More information on CPCSOFTS


Screenshot of Micro Sapiens

Micro Sapiens

(Ere Informatique, 1985)

  • Knowledge of French is required in order to play this game properly.

Test your knowledge of French vocabulary in this game for up to four players. In each round, one player moves an alien around the screen collecting letters, while being chased by a tentacled monster. Each letter is worth a certain number of points, just like the Scrabble board game. Once eight letters are collected, or the monster eats the alien, the letters are presented and all the players have a limited amount of time to combine them to form a word. When the time runs out, each player enters their word, and the player with the highest scoring word earns points. The game is written mostly in BASIC and it shows, particularly during the section in which you collect letters. The graphics and sound effects are very primitive, and the computer’s vocabulary seems quite limited and doesn’t recognise many common French words.

More information on CPCSOFTS


Screenshot of Microball


(Alternative Software, 1988)

Here’s a colourful, exciting and fun pinball game. Up to four players can play and see who gets the highest score. As with all pinball tables, it’s got the usual bells and whistles, and it’s got that crucial factor; it’s fast and furious. The disadvantages are that there’s only one table and you can’t tilt the table, but in my opinion, these are minor drawbacks. The graphics, while relatively simple, suit the game well, and the sound effects are good too. In short, it’s good.

More information on CPCSOFTS


Screenshot of MicroProse Soccer

MicroProse Soccer

(MicroProse, 1989)

Reviewed by CPC4eva

Barring the small screen size and poor Spectrum-like colour scheme, sprites and graphics, MicroProse Soccer has all the elements of a fun football game. There are plenty of options such as whether to play a 6-a-side or 11-a-side tournament or take part in the World Cup. Some nice tunes play on the menu screens on 128K machines, but unfortunately there are only a few beeps during the game. A really well laid out and presented set of menus and tables adds to the enjoyment as you watch how all the teams are progressing. MicroProse Soccer has a lot of fun elements, such as the adjustable banana curve meter allowing you to score miraculous goals, and you can change the length of each game and add weather such as rain; the lightning effect is pretty cool. I found myself playing this over and over again.

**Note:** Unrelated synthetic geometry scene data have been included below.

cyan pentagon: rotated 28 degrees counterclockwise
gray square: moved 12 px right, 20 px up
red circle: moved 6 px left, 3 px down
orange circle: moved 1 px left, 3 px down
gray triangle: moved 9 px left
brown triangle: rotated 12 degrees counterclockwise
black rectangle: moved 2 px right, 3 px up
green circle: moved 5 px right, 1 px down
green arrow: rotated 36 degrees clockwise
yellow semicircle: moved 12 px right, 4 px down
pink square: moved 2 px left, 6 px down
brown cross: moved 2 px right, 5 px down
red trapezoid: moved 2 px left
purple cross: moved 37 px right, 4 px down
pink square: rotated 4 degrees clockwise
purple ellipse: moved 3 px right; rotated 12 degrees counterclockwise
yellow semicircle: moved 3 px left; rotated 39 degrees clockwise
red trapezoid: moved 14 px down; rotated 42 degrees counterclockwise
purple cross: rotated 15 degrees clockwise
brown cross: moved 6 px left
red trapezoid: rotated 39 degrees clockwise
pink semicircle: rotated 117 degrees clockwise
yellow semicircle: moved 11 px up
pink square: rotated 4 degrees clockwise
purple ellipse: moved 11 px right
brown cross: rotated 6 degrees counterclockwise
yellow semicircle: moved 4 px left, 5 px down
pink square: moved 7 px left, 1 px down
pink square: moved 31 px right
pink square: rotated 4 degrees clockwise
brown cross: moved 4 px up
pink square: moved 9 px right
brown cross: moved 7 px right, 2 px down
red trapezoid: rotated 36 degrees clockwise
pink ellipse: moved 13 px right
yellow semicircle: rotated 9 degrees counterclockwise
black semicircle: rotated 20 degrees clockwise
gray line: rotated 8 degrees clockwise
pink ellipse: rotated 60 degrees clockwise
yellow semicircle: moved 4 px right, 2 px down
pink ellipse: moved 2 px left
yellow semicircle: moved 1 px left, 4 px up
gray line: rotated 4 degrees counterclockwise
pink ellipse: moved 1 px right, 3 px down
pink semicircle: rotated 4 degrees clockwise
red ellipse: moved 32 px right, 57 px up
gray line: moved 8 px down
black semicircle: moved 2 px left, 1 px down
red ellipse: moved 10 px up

More information on CPCSOFTS


Screenshot of Midnight Resistance

Midnight Resistance

(Ocean, 1990)

Reviewed by Chris Lennard

An enemy group has kidnapped your entire family in order to blackmail you so that you can be coerced to their whim. However you decide to arm yourself to the teeth, commando-style, and with a friend’s attempt to rescue them from their captors in this action shoot-’em-up. You guide our intrepid hero through side scrolling screens of pretty much shooting anything or anyone that stands in your way. Special weapon upgrades can be bought from shops via the tokens collected from your dead enemies. These prove most useful, as your defences are limited to one hit only. Graphics are detailed, but are of Spectrum quality. However, they don’t detract from a faithful arcade conversion with bags of gameplay.

More information on CPCSOFTS


Screenshot of MiG Busters

MiG Busters

(Players, 1990)

Take to the skies in your F-16 Fighting Falcon and shoot down Russian MiG fighters. This is a fairly easy shoot-’em-up, but I rather like it, actually. You view the back of the plane as it flies ‘into’ the screen, shooting away at the planes and helicopters as they fly towards you. You’ll need to replenish your ammunition regularly by flying into the boxes on the ground – hmmm! After each of the six levels, your plane is upgraded, and you do notice the difference. The graphics are reasonable, even if the scenery is rather lacking, and the sound effects are reasonable. As I’ve already said, it is easy but enjoyable.